There’s nothing like a well-placed expletive. When singer Chris, of Nottingham’s Do Nothing, slurs his jarring narrative “leave people in the dark long enough and they’re bound to start fuckin’ each other” on single ‘Gangs,’ it’s impossible to shake off thoughts of Mark E Smith spitting words into a smoky ether. But that’s where the similarity ends. Veering between James Murphy, Alex Kapranos and Alex Turner, it’s suave and stylistic. Each line suggests more of a raised brow than a soul scorned – asking you to question yourself rather than them doing it for you. Oozing a natural self-assurance and showmanship rarely seen in bands so soon in their career, if they carry on like this Do Nothing could very well do something.

 

L.D. MOSES

Following their Glasto headline set, The Cure are having a bit of a moment so the time for Leeds band L.D. Moses to shine should be now. Through Robert Smith stylings and 80s faded glamour, shards of sparkling Marr-esque riffs cut through smoggy swathes of yearning and misery to create a brutally romantic affair. Recent single ‘Close As The Ceiling’ was released on the ace Manchester-based cassette label run by husband-wife dream team, Ramber Records.
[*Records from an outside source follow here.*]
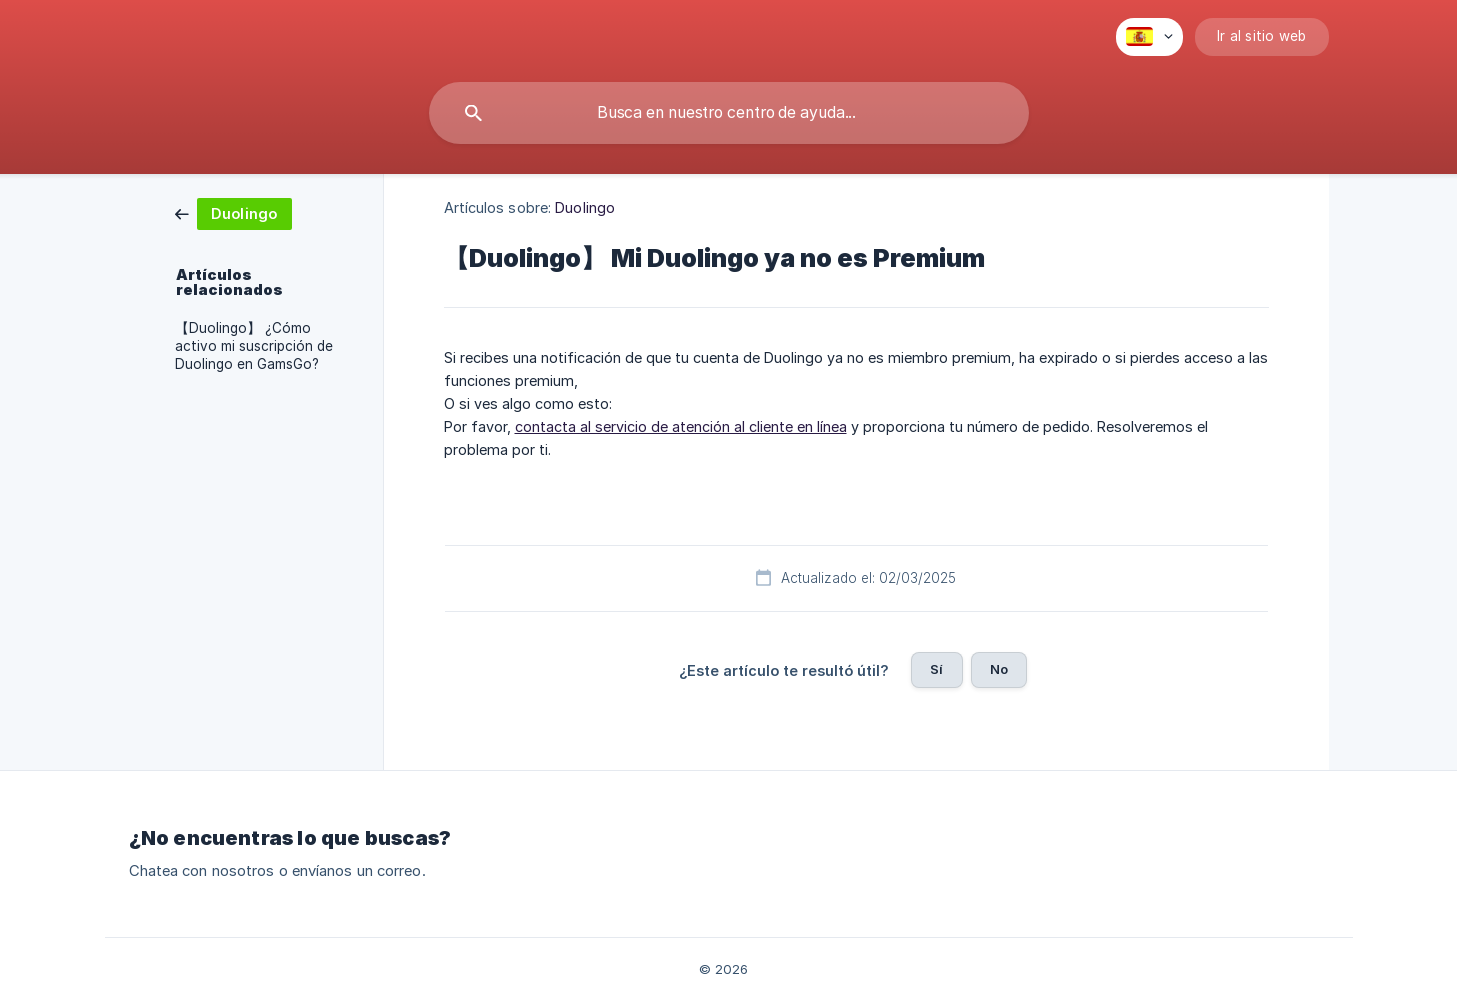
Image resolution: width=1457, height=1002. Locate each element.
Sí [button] (936, 669)
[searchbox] (729, 113)
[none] (1149, 37)
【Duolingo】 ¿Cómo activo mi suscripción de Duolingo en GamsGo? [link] (254, 346)
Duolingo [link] (585, 207)
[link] (233, 212)
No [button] (999, 669)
Don’t be surprised to stumble across the band on a Stranger Things OST sometime soon.

 

DRY CLEANING

Perfectly poised and reserved, there’s something equally compelling and comforting about Dry Cleaning. Whilst the driven groove of single ‘Magic of Meghan’ appears to be an ode to Harry’s missus, let’s face it; any band who can find joy within bleak landscapes and poke fun at overblown ‘celebrity’ culture deserves your time. Never without their tongues firmly placed in their cheeks, and perhaps a wry smile, the London 4-piece’s debut Sweet Princess EP twangs with more rhythmic guitar, 90s britpop nonchalance and spoken word mantras – apparently inspired by the musings on singer Florence’s notes in her phone. Think of it as a sonic re-imagining of the world, on a bitterly relatable spin cycle.